What you are asked to do - Filter the data below for the string "leña" and copy each matching line.
== Segment start ==
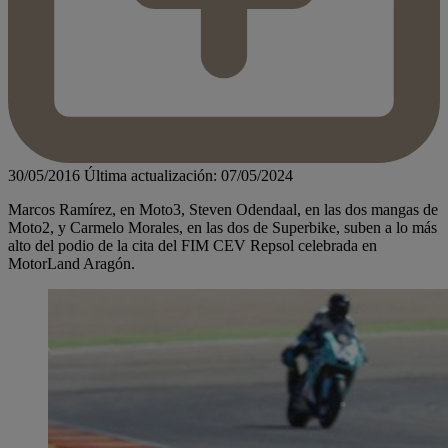
30/05/2016
Última actualización: 07/05/2024
Marcos Ramírez, en Moto3, Steven Odendaal, en las dos mangas de
Moto2, y Carmelo Morales, en las dos de Superbike, suben a lo más
alto del podio de la cita del FIM CEV Repsol celebrada en
MotorLand Aragón.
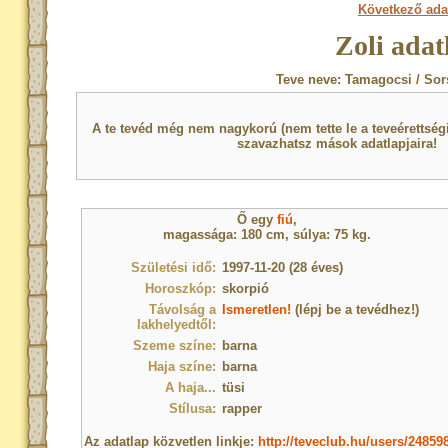
Következő ada
Zoli adat
Teve neve: Tamagocsi / Sor
A te tevéd még nem nagykorú (nem tette le a teveérettsé
szavazhatsz mások adatlapjaira!
Ő egy
fiú
,
magassága: 180 cm, súlya: 75 kg.
Születési idő:
1997-11-20 (28 éves)
Horoszkóp:
skorpió
Távolság a
Ismeretlen!
(lépj be a tevédhez!)
lakhelyedtől:
Szeme színe:
barna
Haja színe:
barna
A haja...
tüsi
Stílusa:
rapper
Az adatlap közvetlen linkje:
http://teveclub.hu/users/24859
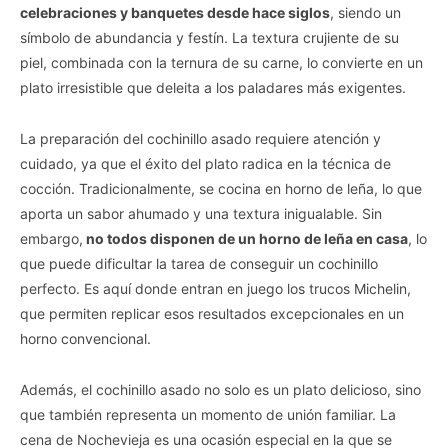
celebraciones y banquetes desde hace siglos
, siendo un
símbolo de abundancia y festín. La textura crujiente de su
piel, combinada con la ternura de su carne, lo convierte en un
plato irresistible que deleita a los paladares más exigentes.
La preparación del cochinillo asado requiere atención y
cuidado, ya que el éxito del plato radica en la técnica de
cocción. Tradicionalmente, se cocina en horno de leña, lo que
aporta un sabor ahumado y una textura inigualable. Sin
embargo,
no todos disponen de un horno de leña en casa
, lo
que puede dificultar la tarea de conseguir un cochinillo
perfecto. Es aquí donde entran en juego los trucos Michelin,
que permiten replicar esos resultados excepcionales en un
horno convencional.
Además, el cochinillo asado no solo es un plato delicioso, sino
que también representa un momento de unión familiar. La
cena de Nochevieja es una ocasión especial en la que se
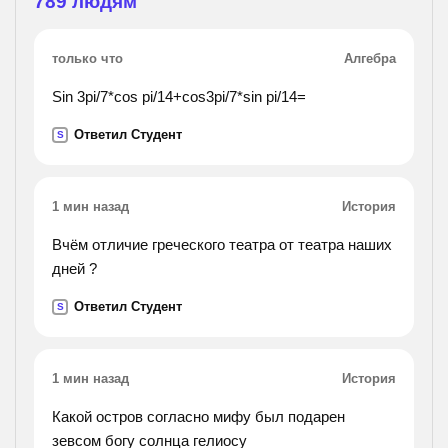
789
людям
только что
Алгебра
Sin 3pi/7*cos pi/14+cos3pi/7*sin pi/14=
Ответил Студент
S
1 мин назад
История
Вчём отличие греческого театра от театра наших
дней ?
Ответил Студент
S
1 мин назад
История
Какой остров согласно мифу был подарен
зевсом богу солнца гелиосу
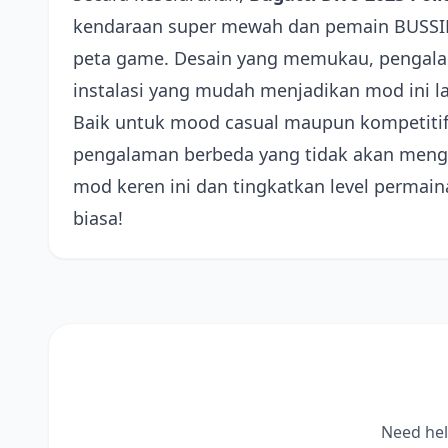
kendaraan super mewah dan pemain BUSSID 
peta game. Desain yang memukau, pengalam
instalasi yang mudah menjadikan mod ini l
Baik untuk mood casual maupun kompetiti
pengalaman berbeda yang tidak akan meng
mod keren ini dan tingkatkan level permai
biasa!
Need hel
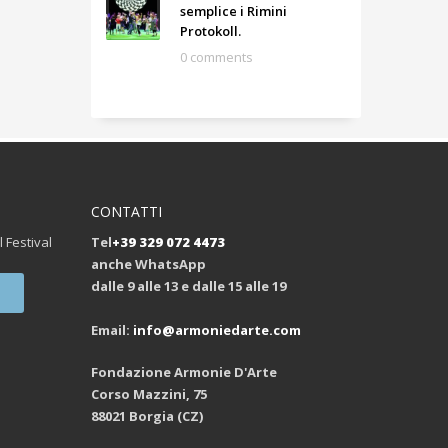
semplice i Rimini
Protokoll.
0 comments
CONTATTI
l Festival
Tel
+39 329 072 4473
anche WhatsApp
dalle 9 alle 13 e dalle 15 alle 19
Email:
info@armoniedarte.com
Fondazione Armonie D'Arte
Corso Mazzini, 75
88021 Borgia (CZ)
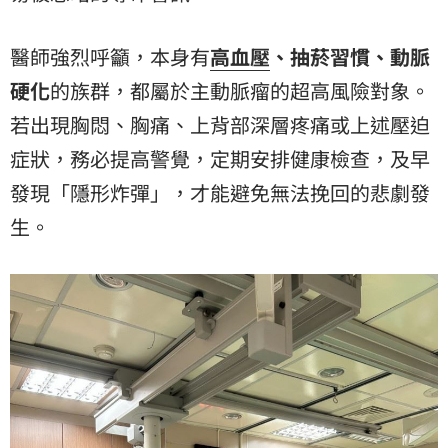
醫師強烈呼籲，本身有
高血壓
、抽菸習慣、
動脈
硬化
的族群，都屬於主動脈瘤的超高風險對象。
若出現胸悶、胸痛、上背部深層疼痛或上述壓迫
症狀，務必提高警覺，定期安排健康檢查，及早
發現「隱形炸彈」，才能避免無法挽回的悲劇發
生。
== Segment end ==
Task result -
cocción. Tradicionalmente, se cocina en horno de leña, lo que
no todos disponen de un horno de leña en casa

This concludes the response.